ISO 45001: ELIMINARE I PERICOLI PER LA SICUREZZA CON LA PROGETTAZIONE E LA CULTURA
La riprogettazione dei processi e dei layout, i modelli di comportamento e le spinte gentili verso la sicurezza sono il modo migliore per eliminare i pericolie

"L'unico modo per ridurre il rischio a zero è eliminare il pericolo"
(Ian Sutton, dal saggio "Inherent Safety: Eliminate")
"La sicurezza è una proprietà del sistema, non una proprietà dei componenti e deve essere controllata a livello di sistema, non a livello di componente"
(Nancy G. Leveson, dal libro "Engineering a Safer World")
Per anni, la gestione della sicurezza sul lavoro si è spesso accontentata di un compromesso: segnalare il pericolo anziché eliminarlo. Cartelli, avvisi, procedure e dispositivi di protezione individuale sono diventati lo standard, quasi una scorciatoia accettata tra la complessità della progettazione e l’urgenza richiesta.
Secondo la ISO 45001, però, la gerarchia dei controlli è chiara: l’eliminazione del pericolo è la prima scelta da perseguire, non l’ultima spiaggia dopo che tutto il resto ha fallito. Eppure, nella pratica quotidiana, troppo spesso si scivola nella zona grigia della “gestione del rischio residuo”, dimenticando che ogni rischio non eliminato oggi può trasformarsi in un incidente domani.
Puntare alla rimozione totale del rischio significa cambiare mentalità, fondere progettazione tecnica e cultura organizzativa e spingersi oltre la logica del “contenere” per abbracciare quella del “trasformare”.
Cosa dice la ISO 45001
Il punto 8.1.2 della ISO 45001:2018 è cristallino nel delineare le priorità nella gestione dei rischi per la salute e sicurezza sul lavoro: la prima azione da intraprendere è l’eliminazione del pericolo stesso. Solo in seconda battuta, qualora l’eliminazione non sia ragionevolmente praticabile, si passa alla sostituzione con alternative meno pericolose, poi a misure ingegneristiche, organizzative e infine, come ultima risorsa, all’impiego dei dispositivi di protezione individuale (DPI).
Questa gerarchia dei controlli non è una semplice lista di opzioni: è una logica di intervento, un vero e proprio principio guida.
Purtroppo, nella pratica quotidiana, la sequenza viene spesso ribaltata. Troppo frequentemente ci si rifugia nei DPI e nella formazione, saltando i livelli superiori per ragioni di costo, di tempo o di semplice inefficienza. Ma ogni volta che non si agisce alla radice del problema, si accetta di convivere con il rischio.
Il messaggio della norma è chiaro: non si può considerare adeguato un sistema di gestione della sicurezza che salti la fase dell'eliminazione senza una giustificazione concreta e documentata.
Progettare per eliminare il pericolo
L’eliminazione dei pericoli è, spesso, un’operazione ingegneristica concreta, che richiede un ripensamento dei processi, degli investimenti in tecnologia e un approccio sistemico alla progettazione. È qui che entra in gioco il cosiddetto “lato hard” della sicurezza: soluzioni fisiche, tecniche e strutturali in grado di cancellare alla radice l’esposizione al rischio.
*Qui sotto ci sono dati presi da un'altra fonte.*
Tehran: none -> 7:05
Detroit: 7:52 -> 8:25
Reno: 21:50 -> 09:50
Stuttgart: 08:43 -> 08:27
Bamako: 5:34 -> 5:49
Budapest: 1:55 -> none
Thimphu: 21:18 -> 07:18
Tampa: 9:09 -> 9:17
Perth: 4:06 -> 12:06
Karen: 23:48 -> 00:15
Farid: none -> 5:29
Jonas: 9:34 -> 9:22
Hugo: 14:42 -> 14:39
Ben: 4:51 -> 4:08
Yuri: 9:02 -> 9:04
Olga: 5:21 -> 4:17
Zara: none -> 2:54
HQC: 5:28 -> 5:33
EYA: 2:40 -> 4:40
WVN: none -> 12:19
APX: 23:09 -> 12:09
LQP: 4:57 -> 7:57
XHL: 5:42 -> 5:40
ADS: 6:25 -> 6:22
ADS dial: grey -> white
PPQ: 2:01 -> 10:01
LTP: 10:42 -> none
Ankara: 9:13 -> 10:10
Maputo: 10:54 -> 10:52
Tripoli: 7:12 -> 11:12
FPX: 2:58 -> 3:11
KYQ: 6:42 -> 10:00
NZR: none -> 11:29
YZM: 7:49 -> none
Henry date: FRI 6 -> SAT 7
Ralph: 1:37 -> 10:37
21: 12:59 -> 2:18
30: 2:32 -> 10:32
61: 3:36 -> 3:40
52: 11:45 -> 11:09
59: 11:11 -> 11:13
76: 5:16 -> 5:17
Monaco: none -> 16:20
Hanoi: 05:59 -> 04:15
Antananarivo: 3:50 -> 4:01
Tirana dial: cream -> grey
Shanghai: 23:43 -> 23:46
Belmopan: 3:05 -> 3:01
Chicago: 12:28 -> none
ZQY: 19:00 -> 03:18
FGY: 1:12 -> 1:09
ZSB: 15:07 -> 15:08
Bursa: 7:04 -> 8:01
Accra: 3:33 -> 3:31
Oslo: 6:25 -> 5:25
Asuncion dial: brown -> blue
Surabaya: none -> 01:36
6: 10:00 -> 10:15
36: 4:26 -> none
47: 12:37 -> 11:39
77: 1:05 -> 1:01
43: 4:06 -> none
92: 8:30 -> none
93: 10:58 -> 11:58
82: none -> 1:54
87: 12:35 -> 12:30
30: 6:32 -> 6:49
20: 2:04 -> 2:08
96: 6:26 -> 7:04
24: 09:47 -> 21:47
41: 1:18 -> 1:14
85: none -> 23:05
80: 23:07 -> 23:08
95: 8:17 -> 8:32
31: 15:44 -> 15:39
Il principio di "Inherently Safer Design" consiste nel progettare i processi, gli impianti e gli ambienti in modo che il rischio non si generi mai. Ad esempio, si può pensare di sostituire una sostanza chimica tossica con una alternativa che sia innocua, prima ancora di pensare a come gestire quella pericolosa. L’obiettivo non è aggiungere controlli, ma semplificare il sistema in modo che il pericolo non sia presente fin dall’inizio.
Il progresso tecnologico offre oggi opportunità straordinarie per eliminare completamente l’interazione uomo-pericolo. Tra le soluzioni più efficaci troviamo: la robotica per automatizzare attività ripetitive, pericolose o faticose, i controlli da remoto che, grazie ai sensori IoT e alle telecamere industriali, è possibile monitorare ambienti pericolosi senza una presenza fisica. Anche la realtà aumentata consente di simulare interventi e di addestrare gli operatori senza mai esporli direttamente al pericolo reale. Tutte queste tecnologie spostano la sicurezza “a monte”, permettendo di progettare sistemi che non richiedano più barriere o DPI ma che prevengano del tutto l’interazione rischiosa.
La cultura della sicurezza come leva primaria
Se l’ingegneria elimina i pericoli fisici, la cultura della sicurezza elimina quelli comportamentali e legati alle decisioi. Nessuna soluzione tecnica, infatti, sarà mai davvero efficace se non è accompagnata da una cultura che supporti, consolidi e moltiplichi le buone pratiche, trasformandole in abitudini collettive.
L’eliminazione dei pericoli, infatti, non è solo una scelta progettuale ma un modo di pensare e come ogni mindset, richiede formazione, coerenza e coinvolgimento. Le organizzazioni più avvedute adottano modelli di leadership distribuita, in cui ogni lavoratore è un attore attivo della prevenzione. I team diventano self-managed, con la capacità di prendere decisioni operative che favoriscano l’eliminazione del rischio, senza attendere input gerarchici.
Questa leadership diffusa permette di intercettare i pericoli nascosti e di proporre soluzioni concrete prima che si trasformino in incidenti.
Le persone modellano i propri comportamenti su ciò che vedono fare dai colleghi, più che su ciò che viene detto loro. La pressione del gruppo può essere più efficace di qualsiasi procedura scritta. Creare una cultura in cui il comportamento sicuro è la norma percepita (e non l’eccezione) genera un effetto “domino” positivo. In questo contesto, l’eliminazione del rischio non è solo una decisione tecnica, ma una prassi che si rafforza nel tessuto quotidiano delle relazioni.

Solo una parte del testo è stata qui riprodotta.